Justice Venning has recently delivered his verdict in the Bridgecorp trial, finding directors Rod Petricevic, Robert Roest and Peter Steigrad guilty of various offences under the Securities Act 1978, the Crimes Act 1961 and the Companies Act 1993 in relation to untrue or false statements in disclosure documents and directors' certificates. Petricevic has been sentenced to six and a half years imprisonment for his offending, being the longest sentence for the finance company cases so far. The full decision can be found here.
As a general comment, the court's approach in this case is broadly in line with and adopts much of the reasoning in recent decisions on similar finance company failures, such as R v Moses (concerning Nathans Finance) and R v Graham (concerning Lombard Finance). Previous updates outlining the findings of those cases are available here and here respectively.
In addition to adopting much of the reasoning followed in those cases, Justice Venning further clarified/commented on the following factors:
- The court adopted the "notional investor" test from R v Moses as the perspective from which to determine whether a statement will be considered to be misleading. In particular, unlike the Court in R v Graham, Justice Venning thought the "notional investor" is someone who would get appropriate advice if he or she were unable to understand any material aspect of a disclosure document (including financial statements).
- Justice Venning confirmed that, while representations in a disclosure document are continuing in nature (i.e. that they do not just need to be true on the day the offer document is signed by the directors or registered, but must continue to be true so long as the offer is in the public arena), the Crown must nevertheless identify an event or events which trigger the requirement to amend the document.
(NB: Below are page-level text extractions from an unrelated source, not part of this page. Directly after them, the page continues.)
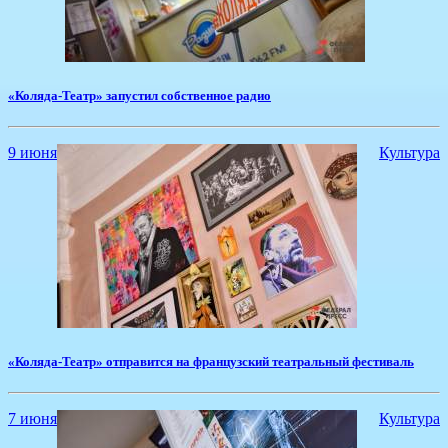
«Коляда-Театр» запустил собственное радио
9 июня
Культура
«Коляда-Театр» отправится на французский театральный фестиваль
7 июня
Культура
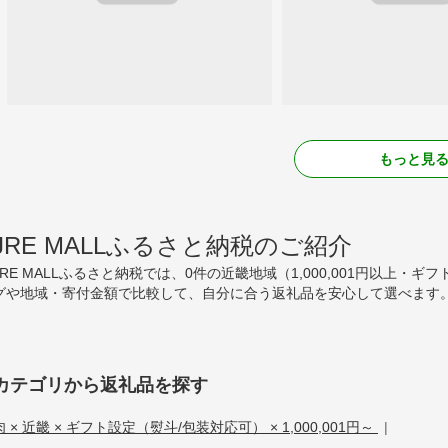
もっと見
JRE MALLふるさと納税のご紹介
JRE MALLふるさと納税では、0件の近畿地域（1,000,001円以上
グや地域・寄付金額で比較して、自分に合う返礼品を安心して選べます。
カテゴリから返礼品を探す
肉 × 近畿 × ギフト設定（熨斗/包装対応可） × 1,000,001円～
|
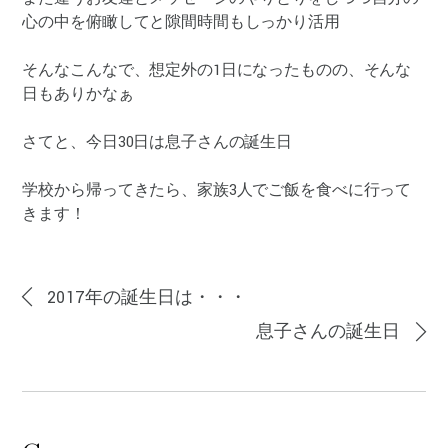
心の中を俯瞰してと隙間時間もしっかり活用
そんなこんなで、想定外の1日になったものの、そんな
日もありかなぁ
さてと、今日30日は息子さんの誕生日
学校から帰ってきたら、家族3人でご飯を食べに行って
きます！
2017年の誕生日は・・・
息子さんの誕生日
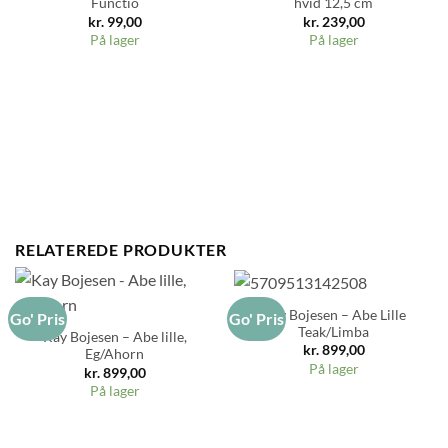
Functio
hvid 12,5 cm
kr.
99,00
kr.
239,00
På lager
På lager
RELATEREDE PRODUKTER
Kay Bojesen – Abe Lille
Go' Pris
Go' Pris
Teak/Limba
Kay Bojesen – Abe lille,
kr.
899,00
Eg/Ahorn
På lager
kr.
899,00
På lager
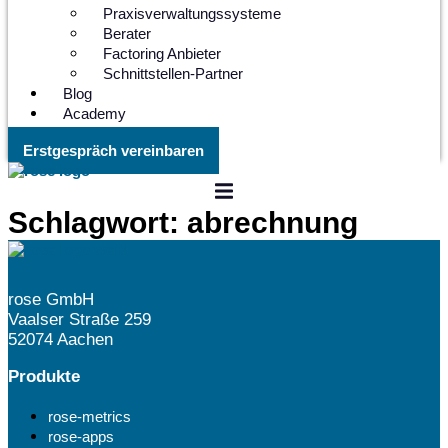
Praxisverwaltungssysteme
Berater
Factoring Anbieter
Schnittstellen-Partner
Blog
Academy
Erstgespräch vereinbaren
Schlagwort:
abrechnung
rose GmbH
Vaalser Straße 259
52074 Aachen
Produkte
rose-metrics
rose-apps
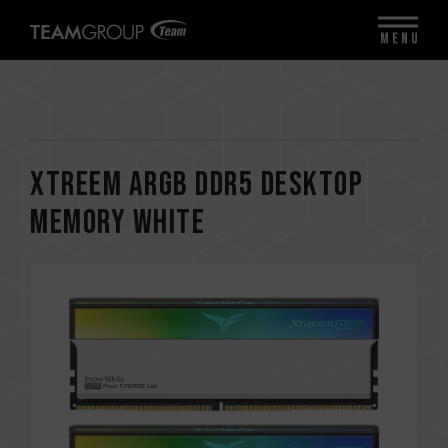
MENU
XTREEM ARGB DDR5 DESKTOP
MEMORY WHITE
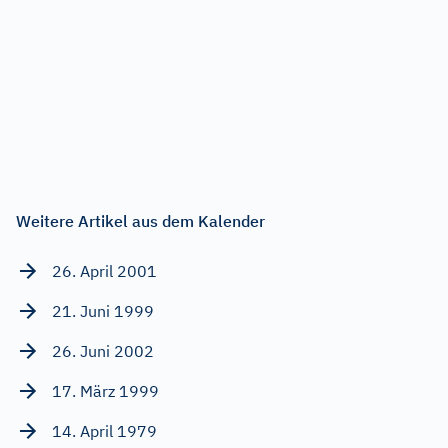
Weitere Artikel aus dem Kalender
26. April 2001
21. Juni 1999
26. Juni 2002
17. März 1999
14. April 1979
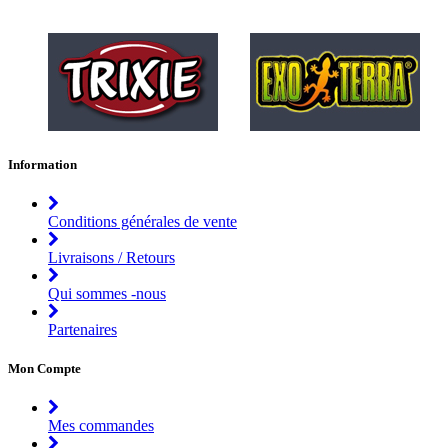
Information
Conditions générales de vente
Livraisons / Retours
Qui sommes -nous
Partenaires
Mon Compte
Mes commandes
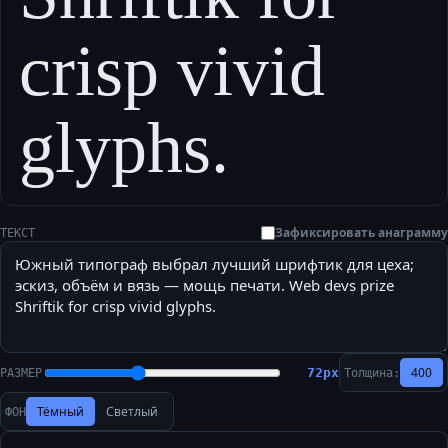
crisp vivid
glyphs.
Зафиксировать анаграмму
ТЕКСТ
400
72
px
РАЗМЕР
Толщина:
Тёмный
Светлый
ФОН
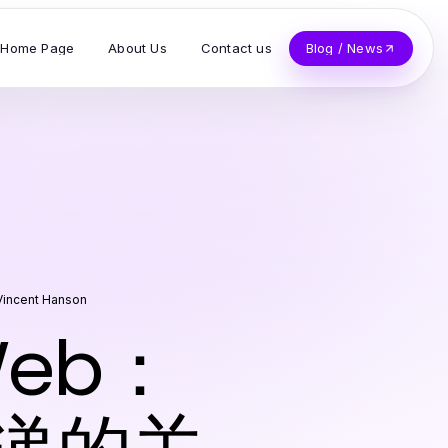
Home Page
About Us
Contact us
Blog / News
Vincent Hanson
Web：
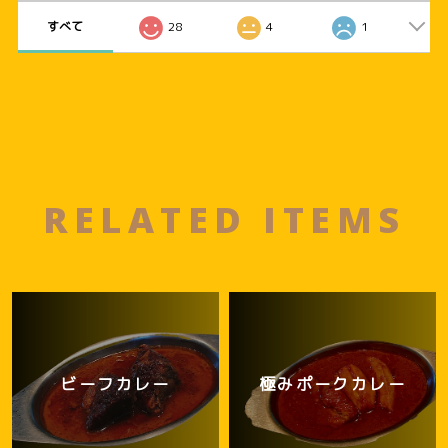
すべて
28
4
1
RELATED ITEMS
ビーフカレー
極みポークカレー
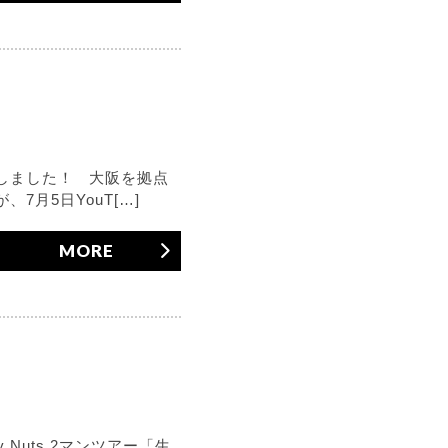
定しました！ 大阪を拠点
月5日YouT[…]
MORE
y Nuts 2マンツアー「生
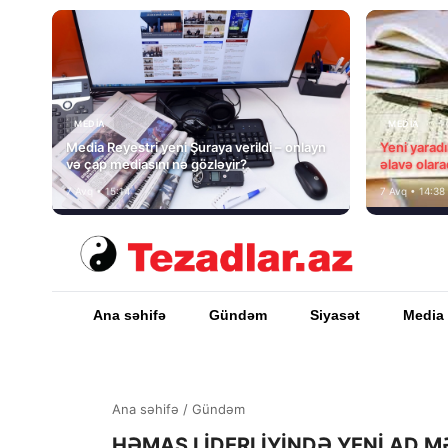
MEDİA
MEDİA
Media Reyestri yeni Şuraya verildi – onlayn
Yeni yarad
və çap mediasını nə gözləyir?
əlavə olara
7 Avq • 15:14
7 Avq • 14:38
Ana səhifə
Gündəm
Siyasət
Media
Ana səhifə
/
Gündəm
HƏMAS LİDERLİYİNDƏ YENİ AD 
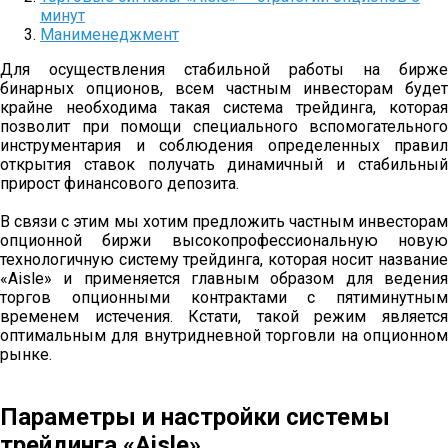
минут
Манименеджмент
Для осуществления стабильной работы на бирже
бинарных опционов, всем частным инвесторам будет
крайне необходима такая система трейдинга, которая
позволит при помощи специального вспомогательного
инструментария и соблюдения определенных правил
открытия ставок получать динамичный и стабильный
прирост финансового депозита.
В связи с этим мы хотим предложить частным инвесторам
опционной биржи высокопрофессиональную новую
технологичную систему трейдинга, которая носит название
«Aisle» и применяется главным образом для ведения
торгов опционными контрактами с пятиминутным
временем истечения. Кстати, такой режим является
оптимальным для внутридневной торговли на опционном
рынке.
Параметры и настройки системы
трейдинга «Aisle»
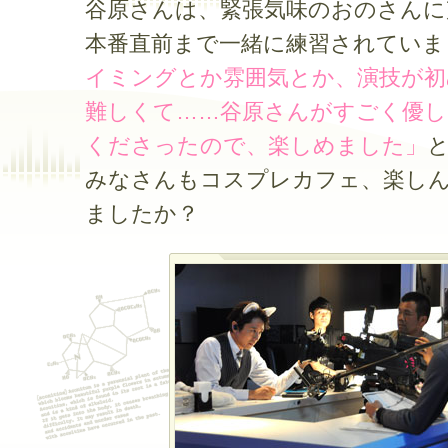
谷原さんは、緊張気味のおのさんに
本番直前まで一緒に練習されていま
イミングとか雰囲気とか、演技が初
難しくて……谷原さんがすごく優し
くださったので、楽しめました」
みなさんもコスプレカフェ、楽し
ましたか？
In the present case (and, again, unlike in R v Graham), the Crown had articulated key milestones within the alleged date ranges for the offences as triggering that requirement, establishing the offence.
- The Court reiterated that the involvement of outside agencies does not absolve directors from compliance with their own non-delegable duties, commenting that:
As Dobson J put it in R v Graham, where the company retained competent outside advisers, respected their views and completed the offer documents without those advisers raising any relevant concerns it will be easier ... for the accused to make out reasonable belief. It is not, however, sufficiently material to establish a basis for such reasonable belief if that belief did not independently exist. I would be prepared to drop the qualifier, “marginally”, but the point remains, there must be an objective basis for the independent belief in the first instance." (at ).
Thus, "the directors are not relieved of their obligation to check or question the advice of management where they have other information that should put them on inquiry" (at ). Applying this to the facts, His Honour held that, for some time, the information received by Steigrad (a non-executive director based in Australia) "did not contain any particular triggers" to have put him on inquiry (at ). However, there was a "tipping point when all the information Mr Steigrad had would have put a reasonable director on inquiry" (at ). This illustrates the importance of directors keeping abreast of the information they receive.
- Venning J held that, it is not an offence to omit something from an offer document unless that omission makes a statement in the offer document untrue or misleading (at ). On the facts, the omission to disclose an alleged deterioration in financial position since the financial statements included in the offer documents did not support an offence because no statement was identified that would have become misleading or untrue as a result of that omission.
On a related note, we understand that the directors of Lombard Finance have indicated that they will appeal the decision in R v Graham, but it is unclear whether the directors in this case will do so as well.